Data in this exercise Start Marker

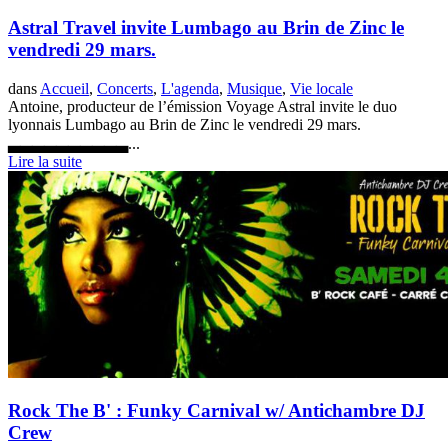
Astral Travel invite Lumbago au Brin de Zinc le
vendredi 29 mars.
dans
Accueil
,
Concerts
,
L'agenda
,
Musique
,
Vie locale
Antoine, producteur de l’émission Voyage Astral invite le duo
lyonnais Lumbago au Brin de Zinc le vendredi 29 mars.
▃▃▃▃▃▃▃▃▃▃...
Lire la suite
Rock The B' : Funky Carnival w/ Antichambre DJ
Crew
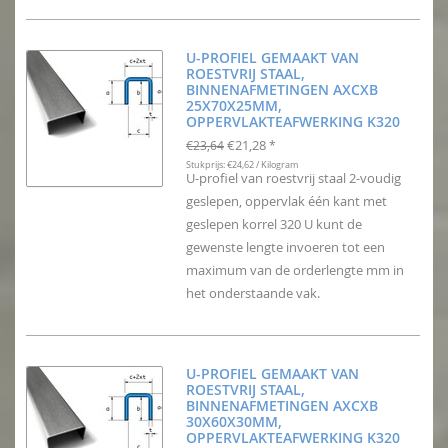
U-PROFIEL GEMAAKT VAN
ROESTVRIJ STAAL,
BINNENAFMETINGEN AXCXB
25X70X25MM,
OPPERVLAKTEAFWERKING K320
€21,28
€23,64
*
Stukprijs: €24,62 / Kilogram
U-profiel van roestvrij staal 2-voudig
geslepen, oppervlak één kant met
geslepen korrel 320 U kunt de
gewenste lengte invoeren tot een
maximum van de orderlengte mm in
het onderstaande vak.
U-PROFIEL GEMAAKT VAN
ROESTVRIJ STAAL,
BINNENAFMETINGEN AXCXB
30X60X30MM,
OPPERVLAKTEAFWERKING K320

Data in this exercise End Marker

Problem to work on —
Type out the data above again exactly as written, minus the images.

Final answer —
Astral Travel invite Lumbago au Brin de Zinc le
vendredi 29 mars.
dans
Accueil
,
Concerts
,
L'agenda
,
Musique
,
Vie locale
Antoine, producteur de l’émission Voyage Astral invite le duo
lyonnais Lumbago au Brin de Zinc le vendredi 29 mars.
▃▃▃▃▃▃▃▃▃▃...
Lire la suite
Rock The B' : Funky Carnival w/ Antichambre DJ
Crew
U-PROFIEL GEMAAKT VAN
ROESTVRIJ STAAL,
BINNENAFMETINGEN AXCXB
25X70X25MM,
OPPERVLAKTEAFWERKING K320
€21,28
€23,64
*
Stukprijs: €24,62 / Kilogram
U-profiel van roestvrij staal 2-voudig
geslepen, oppervlak één kant met
geslepen korrel 320 U kunt de
gewenste lengte invoeren tot een
maximum van de orderlengte mm in
het onderstaande vak.
U-PROFIEL GEMAAKT VAN
ROESTVRIJ STAAL,
BINNENAFMETINGEN AXCXB
30X60X30MM,
OPPERVLAKTEAFWERKING K320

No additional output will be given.